Kane went after the second highest elective office in Pennsylvania to clean things up after Republicans had controlled it for over 30 years. The “old boy” club was entrenched—her sister was a prosecutor there and told her all about it—but Kane was going to change that. She then stepped on a rattlesnake named Frank Fina, who is known for his hatred of corrupt politicians and ability to put them in prison. He's widely despised in Harrisburg for his aggressive approach and this pleases him. Fina is like former NBA superstar and “professional villain” Reggie Miller used to be when his team played on the road, savoring boos and insults from hostile fans.
Fina’s keeping his job in the Philly D.A.’s office. He just has to take some “sensitivity training” to fix his bad email habits. Kane stumbled upon the porn emails in her Sandusky investigation, and seeing her nemesis, the state prosecutor, was a participant, her eyes must’ve lit up. She couldn't resist, oblivious to the chain of events she was about to set off. The Democratic governor of Pennsylvania, Tom Wolf, has asked Kane to step down, but she's hanging in there.

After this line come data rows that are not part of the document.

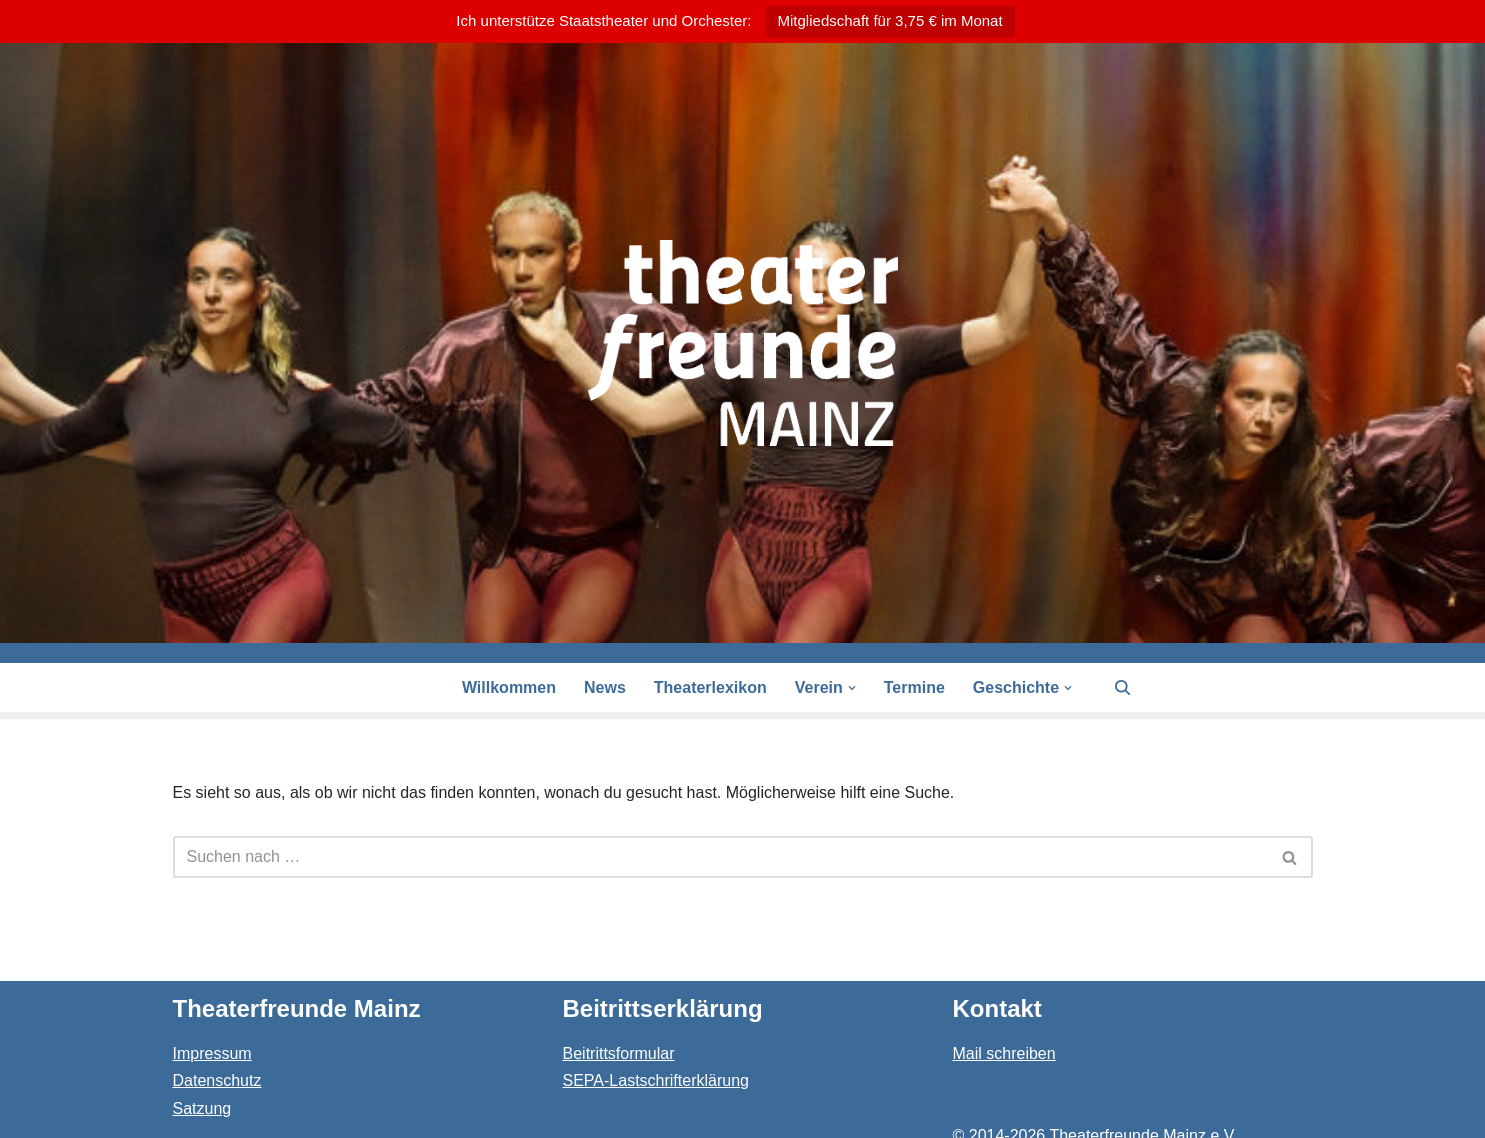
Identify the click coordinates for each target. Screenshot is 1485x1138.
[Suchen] (1122, 687)
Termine (914, 687)
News (605, 687)
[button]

Fina worked his way up to his prosecutor’s job, learning a lot of tricks along the way, while Kane arrived at the top with a lot of grand ideas for change. He was probably the wrong guy to mess with. Letting things get personal could turn out to be the worst mistake she's ever made.
When Jeffrey Crossland emailed Fina that he was on a roll that day, maybe he meant it in a weary, condescending way. It's hard to tell. Why didn’t one of these accomplished adults receiving inappropriate workplace emails complain? Fina probably wishes Crossland had told him to behave like a professional, because he now has the whiff of porn about him.
A bunch of overgrown frat boys misbehaving on the job in powerful positions with major power isn’t pretty. There are no winners in here, with plenty of drama still in store. It's just a matter of who loses the least. That person doesn't appear to be Katherine Kane.